== WHAT IS EXPECTED ==
Repeat exactly, and only, the lines of the material below from the one that contains "yang Harganya Cuma Rp 180" through its final line.

(DATA PROVIDED Opens)

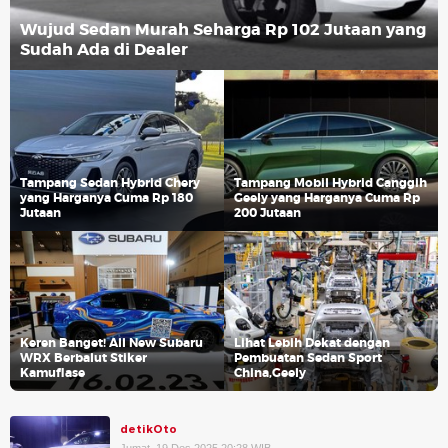
Wujud Sedan Murah Seharga Rp 102 Jutaan yang
Sudah Ada di Dealer
Tampang Sedan Hybrid Chery
Tampang Mobil Hybrid Canggih
yang Harganya Cuma Rp 180
Geely yang Harganya Cuma Rp
Jutaan
200 Jutaan
Keren Banget! All New Subaru
Lihat Lebih Dekat dengan
WRX Berbalut Stiker
Pembuatan Sedan Sport
Kamuflase
China,Geely
detikOto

(DATA PROVIDED Closes)

== OUTPUT FOR THIS TASK ==
yang Harganya Cuma Rp 180
Geely yang Harganya Cuma Rp
Jutaan
200 Jutaan
Keren Banget! All New Subaru
Lihat Lebih Dekat dengan
WRX Berbalut Stiker
Pembuatan Sedan Sport
Kamuflase
China,Geely
detikOto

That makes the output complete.